About this exercise: Repeat the listing below exactly. Pictures do not belong in the copy.

Source data:

• • •

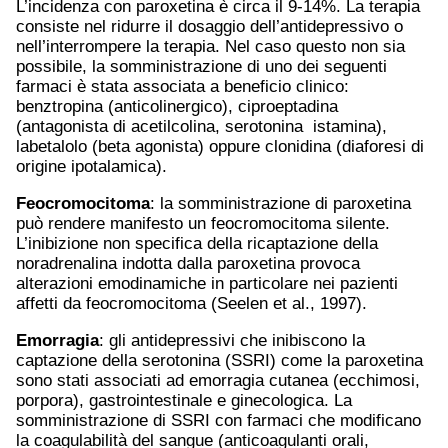
L’incidenza con paroxetina è circa il 9-14%. La terapia
consiste nel ridurre il dosaggio dell’antidepressivo o
nell’interrompere la terapia. Nel caso questo non sia
possibile, la somministrazione di uno dei seguenti
farmaci è stata associata a beneficio clinico:
benztropina (anticolinergico), ciproeptadina
(antagonista di acetilcolina, serotonina istamina),
labetalolo (beta agonista) oppure clonidina (diaforesi di
origine ipotalamica).
Feocromocitoma
: la somministrazione di paroxetina
può rendere manifesto un feocromocitoma silente.
L’inibizione non specifica della ricaptazione della
noradrenalina indotta dalla paroxetina provoca
alterazioni emodinamiche in particolare nei pazienti
affetti da feocromocitoma (Seelen et al., 1997).
Emorragia
: gli antidepressivi che inibiscono la
captazione della serotonina (SSRI) come la paroxetina
sono stati associati ad emorragia cutanea (ecchimosi,
porpora), gastrointestinale e ginecologica. La
somministrazione di SSRI con farmaci che modificano
la coagulabilità del sangue (anticoagulanti orali,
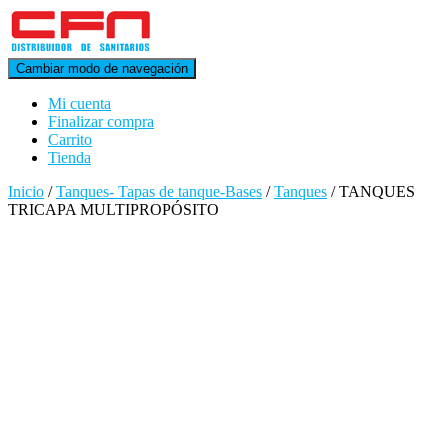
Cambiar modo de navegación
Mi cuenta
Finalizar compra
Carrito
Tienda
Inicio
/
Tanques- Tapas de tanque-Bases
/
Tanques
/ TANQUES
TRICAPA MULTIPROPÓSITO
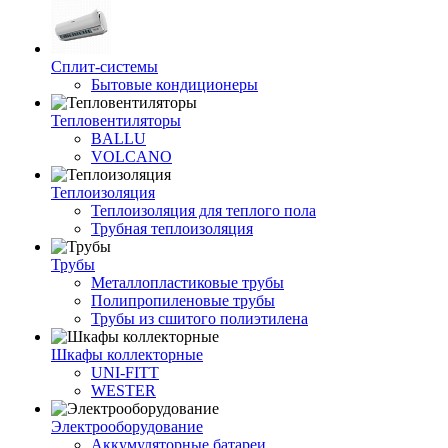
Сплит-системы
Бытовые кондиционеры
Тепловентиляторы
BALLU
VOLCANO
Теплоизоляция
Теплоизоляция для теплого пола
Трубная теплоизоляция
Трубы
Металлопластиковые трубы
Полипропиленовые трубы
Трубы из сшитого полиэтилена
Шкафы коллекторные
UNI-FITT
WESTER
Электрооборудование
Аккумуляторные батареи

• • •

Answer to this problem:
L’incidenza con paroxetina è circa il 9-14%. La terapia
consiste nel ridurre il dosaggio dell’antidepressivo o
nell’interrompere la terapia. Nel caso questo non sia
possibile, la somministrazione di uno dei seguenti
farmaci è stata associata a beneficio clinico:
benztropina (anticolinergico), ciproeptadina
(antagonista di acetilcolina, serotonina istamina),
labetalolo (beta agonista) oppure clonidina (diaforesi di
origine ipotalamica).
Feocromocitoma
: la somministrazione di paroxetina
può rendere manifesto un feocromocitoma silente.
L’inibizione non specifica della ricaptazione della
noradrenalina indotta dalla paroxetina provoca
alterazioni emodinamiche in particolare nei pazienti
affetti da feocromocitoma (Seelen et al., 1997).
Emorragia
: gli antidepressivi che inibiscono la
captazione della serotonina (SSRI) come la paroxetina
sono stati associati ad emorragia cutanea (ecchimosi,
porpora), gastrointestinale e ginecologica. La
somministrazione di SSRI con farmaci che modificano
la coagulabilità del sangue (anticoagulanti orali,
Cambiar modo de navegación
Mi cuenta
Finalizar compra
Carrito
Tienda
Inicio
/
Tanques- Tapas de tanque-Bases
/
Tanques
/ TANQUES
TRICAPA MULTIPROPÓSITO
Сплит-системы
Бытовые кондиционеры
Тепловентиляторы
BALLU
VOLCANO
Теплоизоляция
Теплоизоляция для теплого пола
Трубная теплоизоляция
Трубы
Металлопластиковые трубы
Полипропиленовые трубы
Трубы из сшитого полиэтилена
Шкафы коллекторные
UNI-FITT
WESTER
Электрооборудование
Аккумуляторные батареи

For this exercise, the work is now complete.